The first reason for this is NOBH’s property values are likely to continue to rise. Florida’s is still experiencing a population boom despite worries about hurricanes, rising insurance prices, and housing costs pushing people out. The realization that these rising costs are forcing people to move may play into NOBH’s favor. The bulk of these price increases are felt around the costal regions of Florida where hurricane and flooding damage is by far the worst.

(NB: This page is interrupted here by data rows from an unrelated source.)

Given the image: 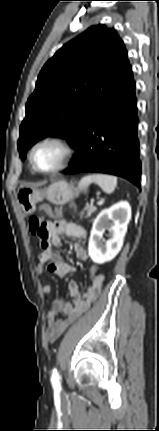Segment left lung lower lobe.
I'll return each mask as SVG.
<instances>
[{
	"instance_id": "obj_1",
	"label": "left lung lower lobe",
	"mask_w": 159,
	"mask_h": 431,
	"mask_svg": "<svg viewBox=\"0 0 159 431\" xmlns=\"http://www.w3.org/2000/svg\"><path fill=\"white\" fill-rule=\"evenodd\" d=\"M65 174L107 173L140 187L138 116L131 68L86 125Z\"/></svg>"
}]
</instances>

In order to seek relief from these hurricane and insurance costs, Floridians may find themselves moving farther inland away from these dangers. To be able to find some relief from the rising cost of buying a home in Florida, more and more residents will likely be forced to consider a manufactured house instead of a traditional site built home. A small silver lining to this is that manufactured homes are built much more sturdily than they used to be, specifically in places like Florida where they now have to meet wind standards and have to be anchored to the ground. I believe that these new population shifts would be tailwinds for increased sales in Florida’s manufactured housing industry. The realization that many Floridians may be forced to move further inland could also create increased competition for these inland properties. This would help to increase the speed at which NOBH’s properties appreciate in value at.

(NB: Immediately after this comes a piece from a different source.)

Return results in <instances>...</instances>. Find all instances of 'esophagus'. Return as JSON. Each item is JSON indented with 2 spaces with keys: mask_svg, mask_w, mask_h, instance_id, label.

While NOBH’s assets will likely continue to appreciate in value specifically because they exist in areas with rapidly increasing populations, their asset value per share will probably increase much faster than that. NOBH does not pay dividends but they do buy back stock. Over the past ten years NOBH has decreased their total share count by 19.5% from 4.1 million shares to 3.3 million shares. NOBH became a public company in the 1970’s to raise equity in order to be able to expand their business but has since not issued stock and has for a long time, been continuously buying back these shares. If they buy back stock at the same rate over the next decade NOBH’s asset value per share could increase another 20% or 30% without even factoring in how much Florida’s housing and property prices could appreciate over that time period.
Quick Recap
While NOBH seems to be fairly valued from a net asset perspective, currently it looks like they are traveling down a path of asset value appreciation. Part of this has to do with Florida’s demographic shift that’s been favorable to home builders. Part of this has to do with NOBH running a company that doesn’t carry debt (the management team does not believe in taking on debt unless absolutely necessary) and that has been chipping away at buying back their stock for a while now. Combine this with a potential 52.75% upside in cash flow value and I think that these factors converging together gives NOBH a real chance of seeing large share price increases over the coming years.
Disclosure: I am long Nobility Homes, Inc. (OTC Markets: NOBH) and will buy or sell my shares anytime following this article. This is not financial advice. I am not a financial advisor. Do your own research.










Nice write up. I’ve looked at Legacy Housing a bit, it would be interesting to compare these two companies.
I'll take a look into it and consider a write up.